Other sites offering reasonably reliable data on British nuclear weapons include those of the Bulletin of the Atomic Scientists, Center for Defense Information, Natural Resources Defence Council and Robert Johnston in the US; the British American Security Information Council in mid-Atlantic; the Campaign for Nuclear Disarmament and a British company called Anglia Media Services.  The Bulletin, CDI and NRDC focus on up-to-date information on recent weapons systems, and BASIC and CND on current issues of controversy, for example Trident replacement; the others include historical information.  Unfortunately not all of these sites include information on the sources they've used.

No researcher into postwar British defence can have failed to notice the bewildering number of codenames involved.  Chris Gibson's skomer website has the most comprehensive guide on the internet, including brief data on nuclear projects and much else of interest.  I compiled the glossary on the Mountbatten Centre’s own site for publication in the journal Prospero.  A link to information about Prospero, along with a great deal of other information, can be found at Nick Hill's British rocketry site.  The nuclear delivery systems Blue Streak and Blue Steel in particular are featured.

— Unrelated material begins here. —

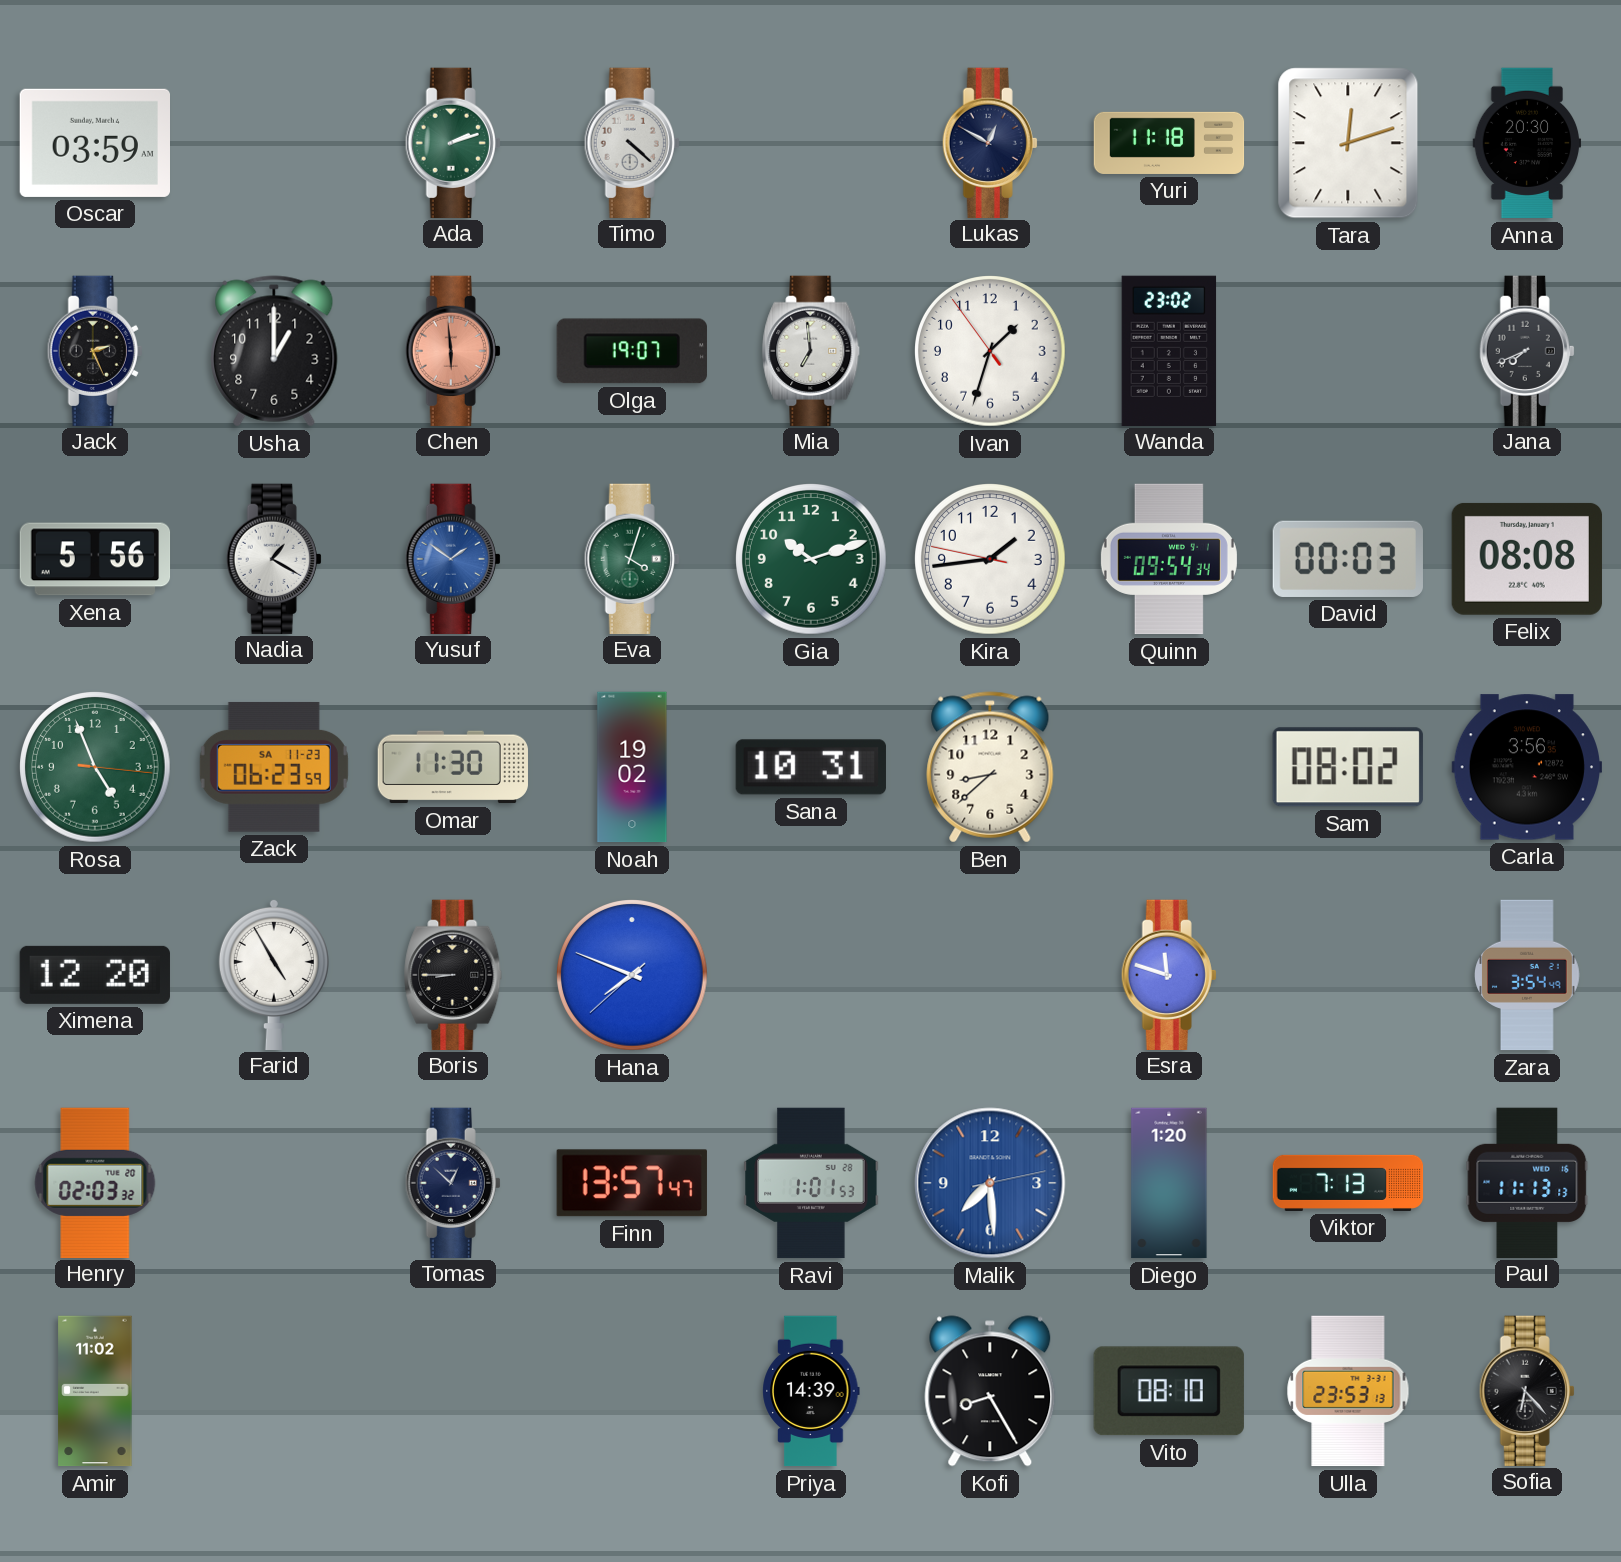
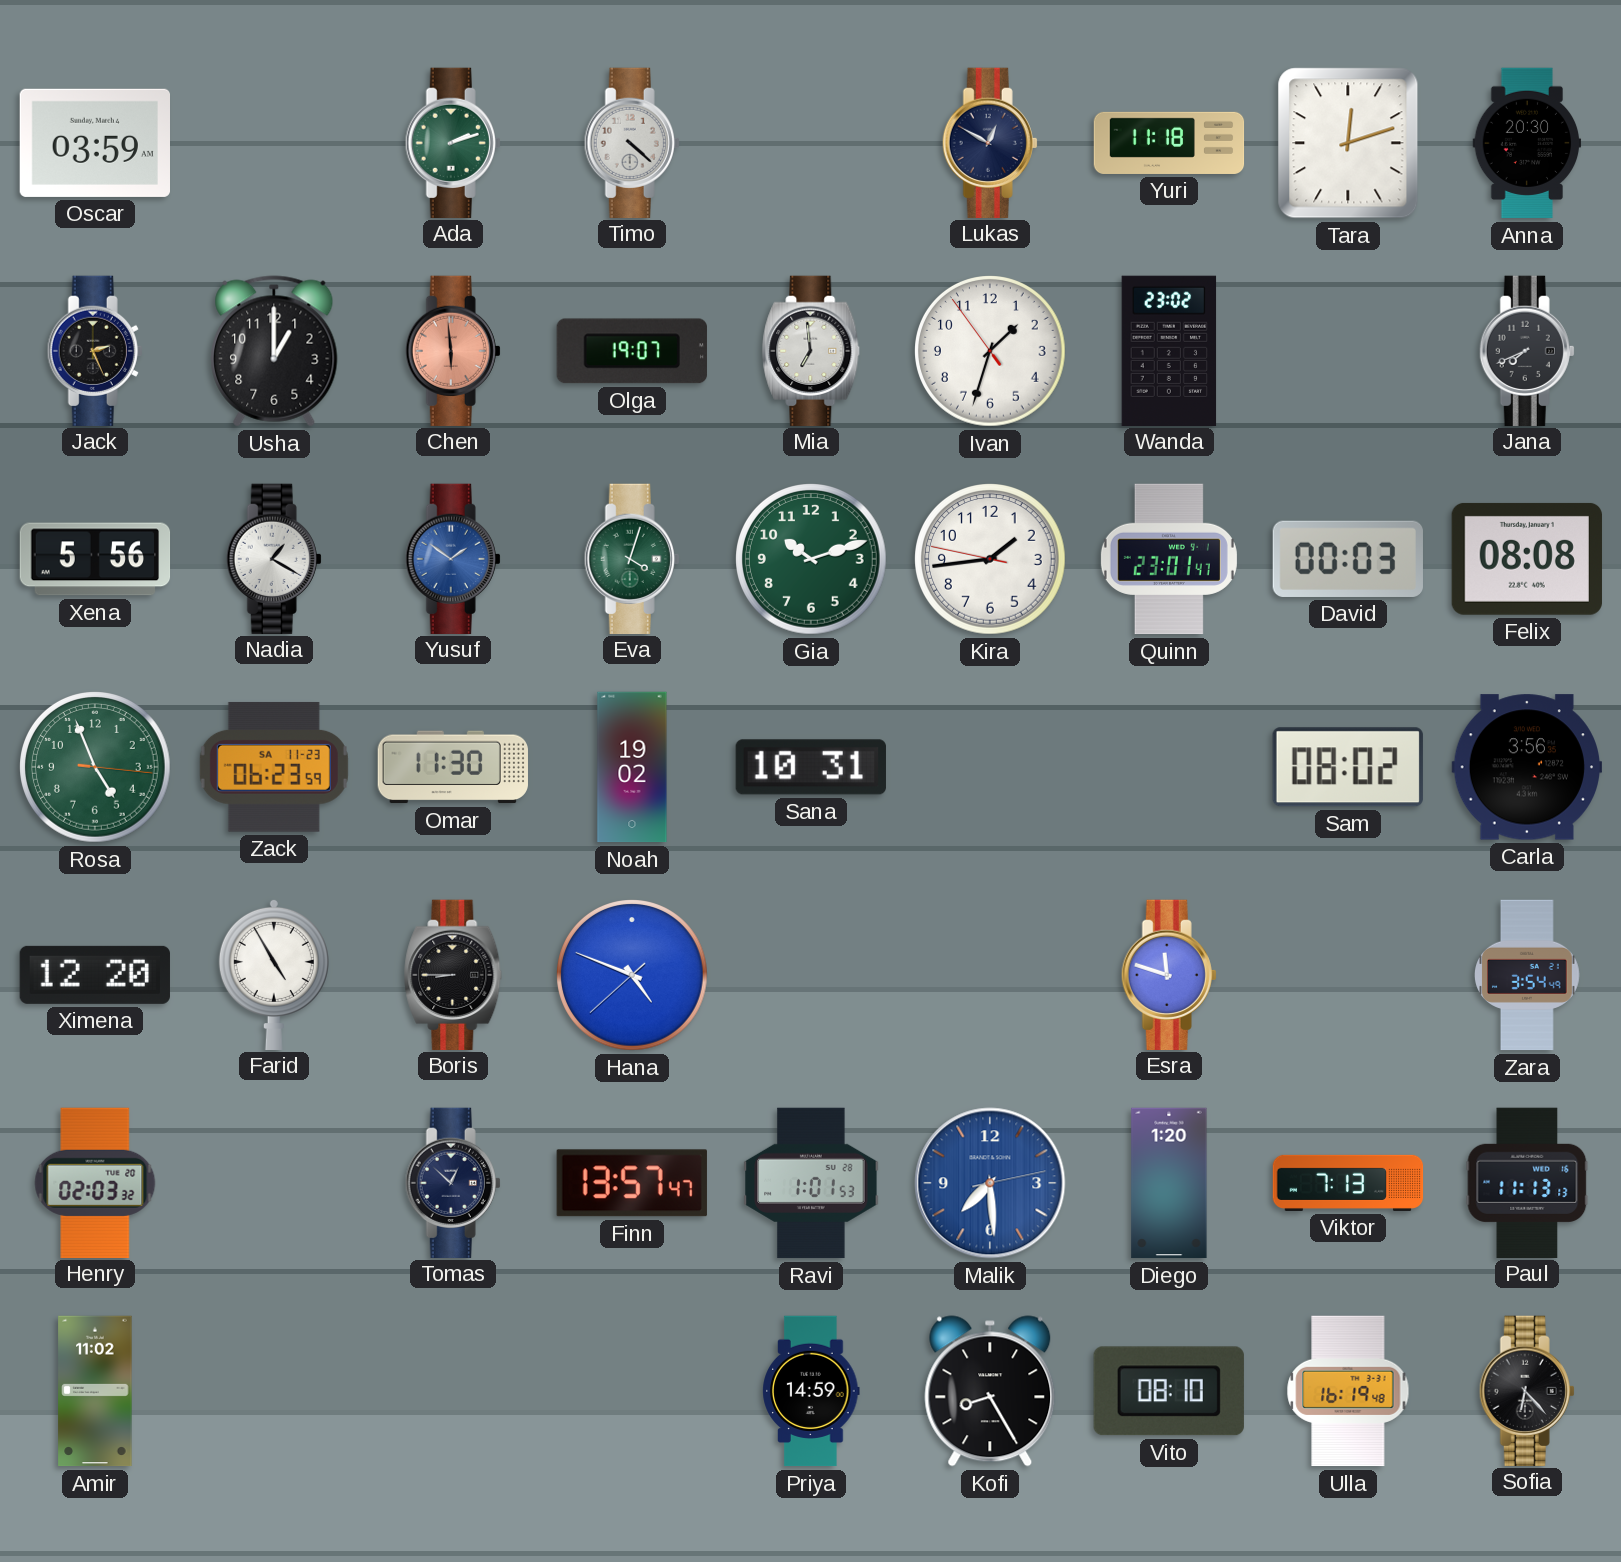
Quinn: 09:54 -> 23:01
Ben: 8:38 -> none
Hana: 7:48 -> 4:48
Priya: 14:39 -> 14:59
Ulla: 23:53 -> 16:19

British nuclear testing, and the environmental and medical legacy thereof, are covered by a number of sites.  The British Nuclear Test Veterans' Association site is worth a visit, and there are lots of excellent photographs on another veterans' site www.christmas-island.orgSouthampton University takes no position on the medical effects of British testing; interested researchers will want to search the Health Protection Agency (formerly NRPB) site for relevant papers, as well as looking at the veterans' sites.  The testing programme at Maralinga, and subsequent clean-up operations, are described in detail by Alan Parkinson in an article for the Medical Association for Prevention of War.  Meanwhile an excellent article by Jim Walsh in the Nonproliferation Review called Surprise Down Under gives information on Australia's ambitions to acquire nuclear weapons of its own during the 1950s and 1960s, and its talks with the British government on the subject.  The Swiss Seismological Institute has a full British test listing with relevant data.

Amidst a flurry of publicity, information on accidents involving British nuclear weapons between 1960 and 1991 was released by the Ministry of Defence in late 2003.  More information, and a link to a copy of the paper released by the MoD, can be found at the Memory Hole site.  None of the accidents appears to have been as hair-raising as some over the years involving US nuclear weapons, and the MoD paper suggests no release of ra dioactivity has taken place following any UK accident. 

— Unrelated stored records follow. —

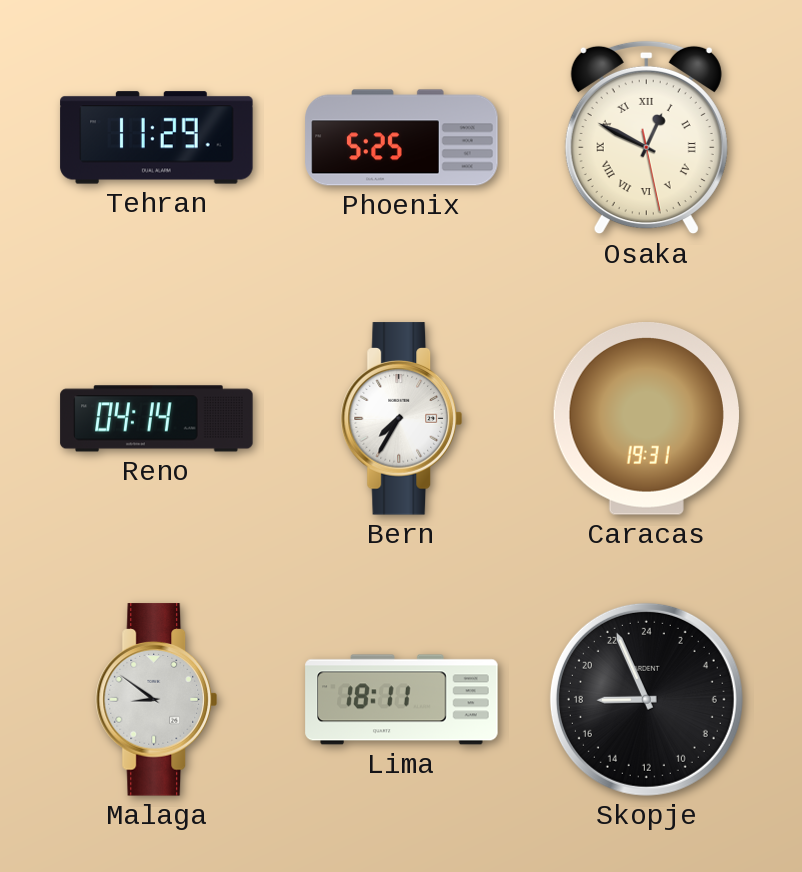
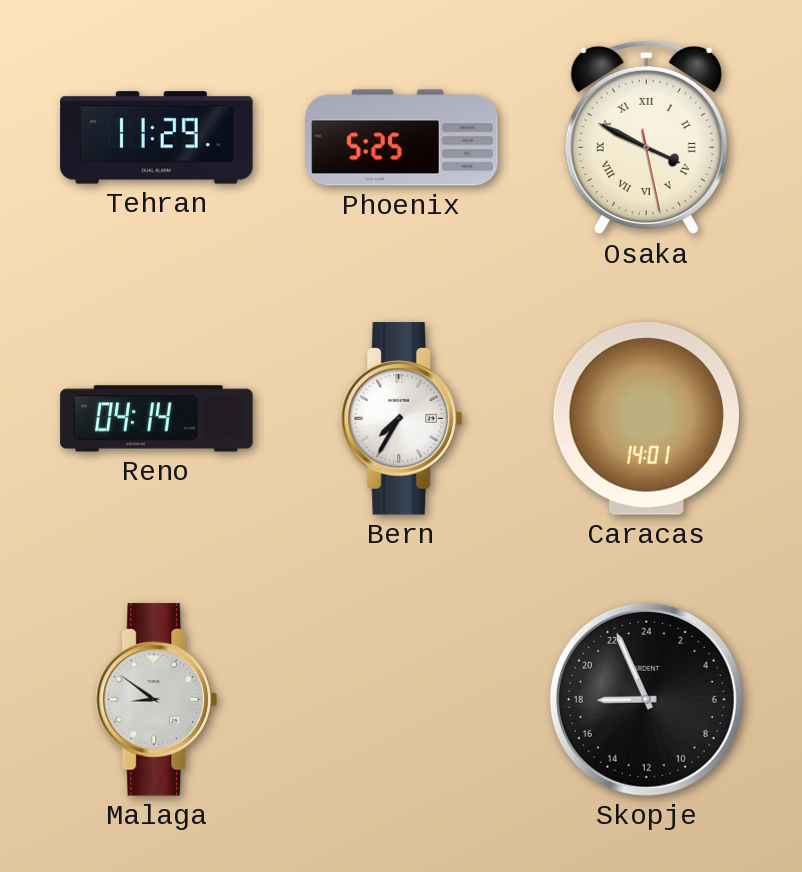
Osaka: 12:49 -> 3:49
Caracas: 19:31 -> 14:01
Lima: 18:11 -> none
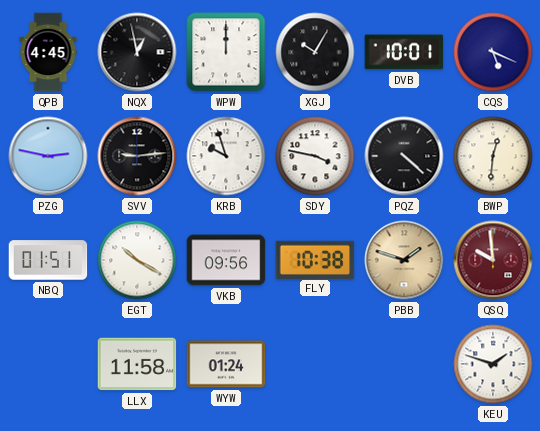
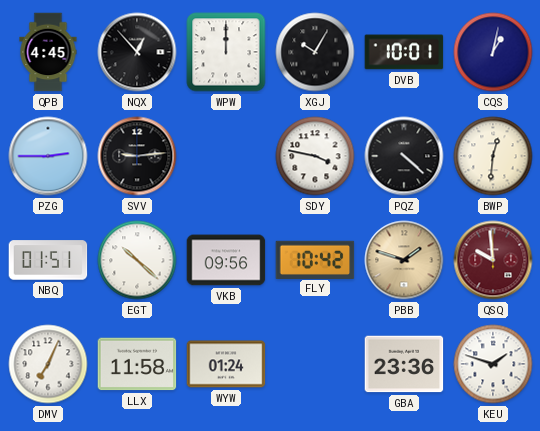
NQX: 12:58 -> 12:53
CQS: 5:19 -> 1:02
PZG: 2:47 -> 2:45
KRB: 9:57 -> none
EGT: 10:20 -> 10:22
FLY: 10:38 -> 10:42
DMV: none -> 7:04
GBA: none -> 23:36
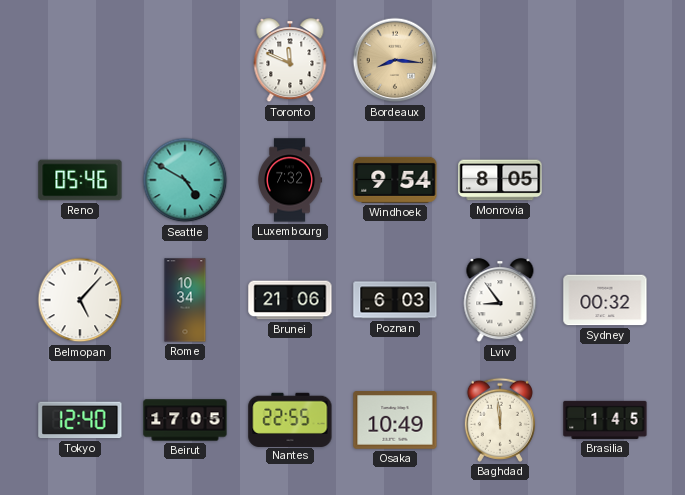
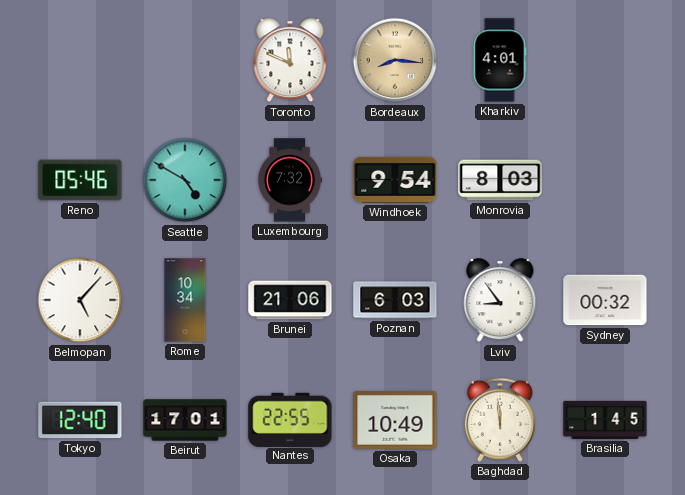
Kharkiv: none -> 4:01
Monrovia: 8:05 -> 8:03
Beirut: 17:05 -> 17:01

There are several websites with information from Cold War archaeologists on British nuclear weapons storage sites such as RAF Barnham in Norfolk and RAF Faldingworth in Lincolnshire, including those of Bunker Tours, Subterranea Britannica and David Farrant, who includes a good deal of incidental (and mostly accurate) information on British nuclear weapons.

Odd items of academic research relating to Britain's nuclear weapons appear on the internet.  Len Scott and Stephen Twigge's paper for the Electronic Journal of International History on The Other Other Missiles of October addresses command and control issues during the Cuban Missile Crisis, and my own article for the Bulletin of the Atomic Scientists, Where Her Majesty's Weapons Were, details overseas deployments of Britain's nuclear arsenal.

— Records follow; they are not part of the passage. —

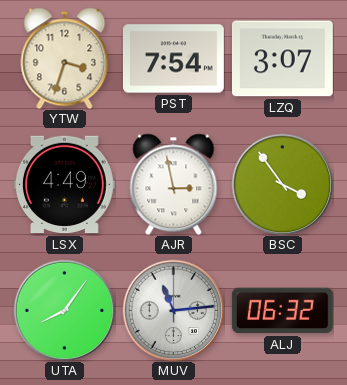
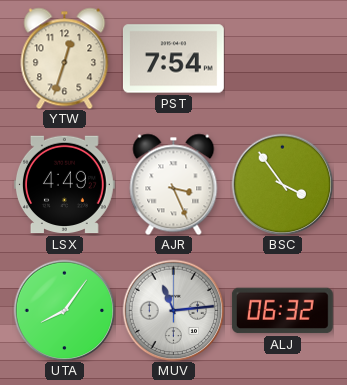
YTW: 3:33 -> 12:33
LZQ: 3:07 -> none
AJR: 2:58 -> 3:26
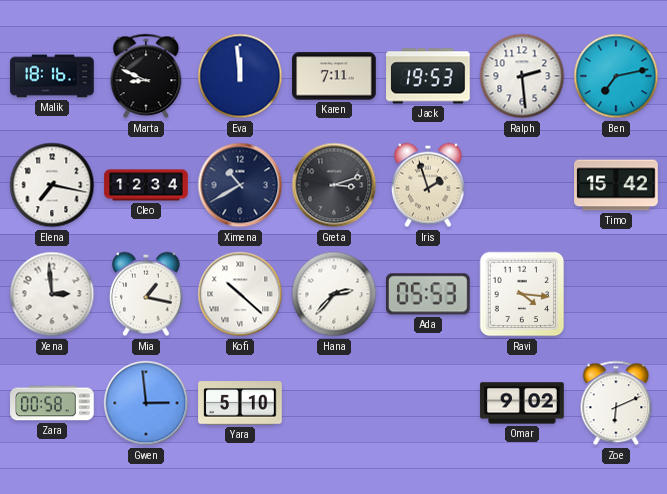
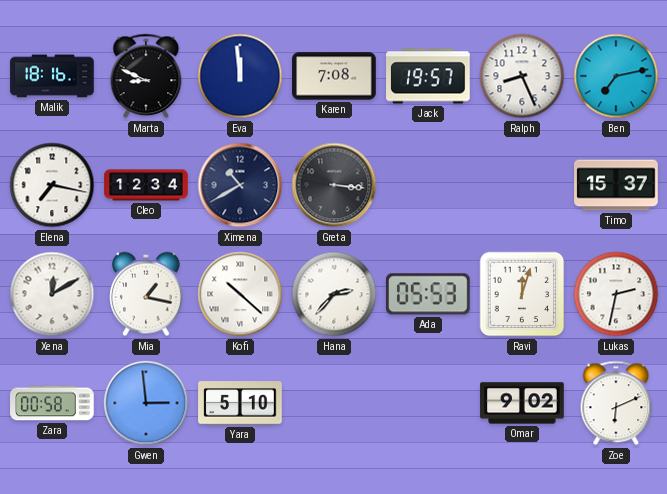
Karen: 7:11 -> 7:08
Jack: 19:53 -> 19:57
Ralph: 2:29 -> 8:26
Greta: 3:12 -> 3:16
Iris: 1:57 -> none
Timo: 15:42 -> 15:37
Xena: 2:59 -> 12:10
Ravi: 4:16 -> 12:03
Lukas: none -> 2:32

Finally for those needing to know more the online catalogue of the UK National Archives (formerly Public Records Office) is indispensable.  Other relevant archives in the UK include the Zuckerman papers at UEA in Norwich; various collections at the Churchill Archives Centre in Cambridge and the Liddell Hart Centre for Military Archives at King’s College, London, which also has what it calls a Nuclear History Database including extracts from the PRO catalogue; and the Mountbatten papers here in Southampton.